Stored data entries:
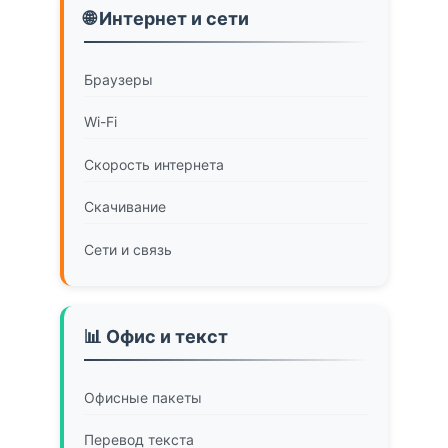
🌐 Интернет и сети
Браузеры
Wi-Fi
Скорость интернета
Скачивание
Сети и связь
📊 Офис и текст
Офисные пакеты
Перевод текста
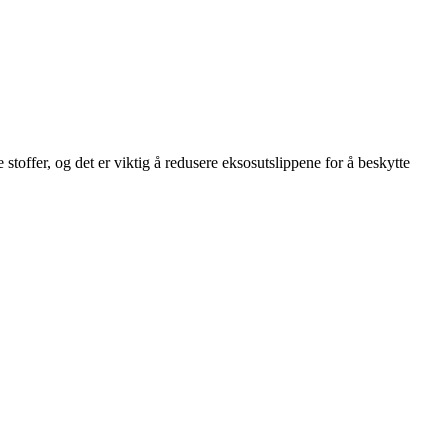
stoffer, og det er viktig å redusere eksosutslippene for å beskytte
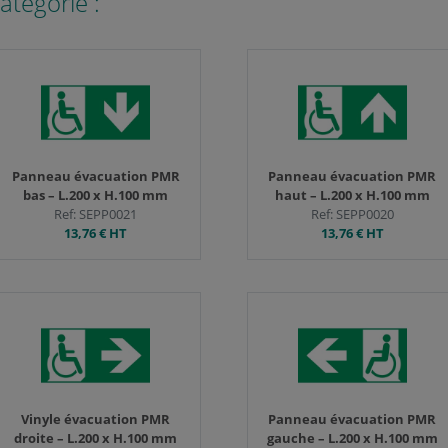
atégorie :
tre consentement quant à l'usage de vos données et nous nous engageons à 
nées personnelles, consultez notre
politique de confidentialité
.
 moment si vous souhaitez ou non consentir à notre utilisation des cookies 
Gestion des cookies
Panneau évacuation PMR
Panneau évacuation PMR
bas – L.200 x H.100 mm
haut – L.200 x H.100 mm
Ref: SEPP0021
Ref: SEPP0020
13,76 €
HT
13,76 €
HT
Vinyle évacuation PMR
Panneau évacuation PMR
droite – L.200 x H.100 mm
gauche – L.200 x H.100 mm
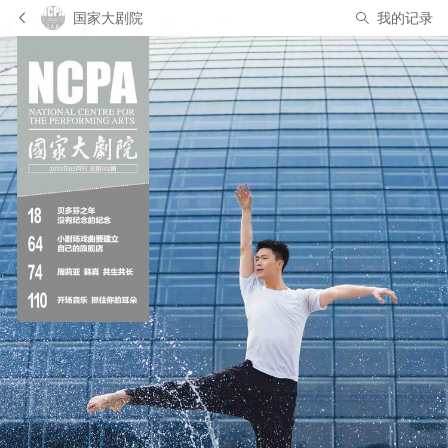
国家大剧院
我的记录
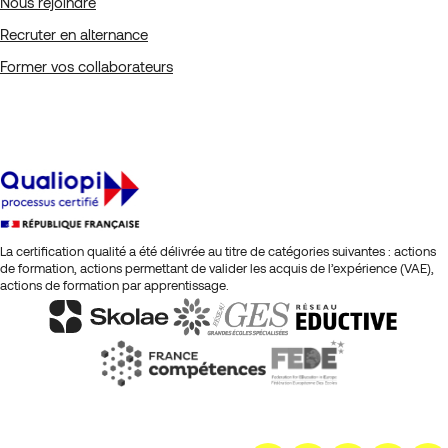
Nous rejoindre
Recruter en alternance
Former vos collaborateurs
La certification qualité a été délivrée au titre de catégories suivantes : actions
de formation, actions permettant de valider les acquis de l’expérience (VAE),
actions de formation par apprentissage.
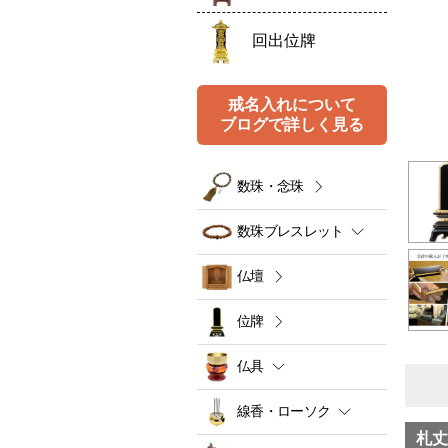
回出位牌
戒名入れについて
ブログで詳しく見る
数珠・念珠
数珠ブレスレット
仏壇
位牌
仏具
線香・ローソク
札丈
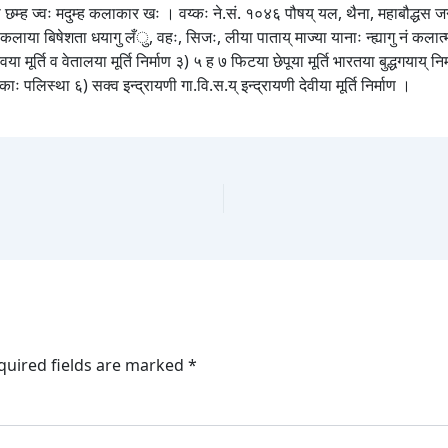
 छम्ह ज्वः मदुम्ह कलाकार खः । वय्कः ने.सं. १०४६ पौषय् यल, थैना, महाबौद्धस जन्म
या बिषेशता धयागु लँु, वहः, सिजः, लीया पाताय् माज्या यानाः न्ह्यागु नं कलात्मक 
वया मूर्ति व वेतालया मूर्ति निर्माण ३) ५ ह ७ फिटया छेपूया मूर्ति भारतया बुद्धगया
येकाः पलिस्था ६) सक्व इन्द्रायणी गा.वि.स.य् इन्द्रायणी देवीया मूर्ति निर्माण ।
quired fields are marked
*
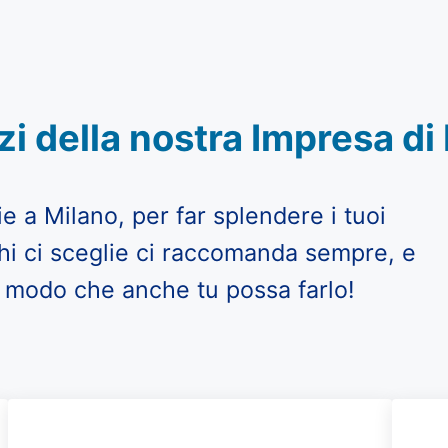
izi della nostra Impresa di 
e a Milano, per far splendere i tuoi
 Chi ci sceglie ci raccomanda sempre, e
n modo che anche tu possa farlo!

▸ Task instructions
Reproduce the lines of the entries above exactly, but only from the line containing "Chi ci sceglie ci raccomanda sempre, e" through the final line.

▸ Completed task
 Chi ci sceglie ci raccomanda sempre, e
n modo che anche tu possa farlo!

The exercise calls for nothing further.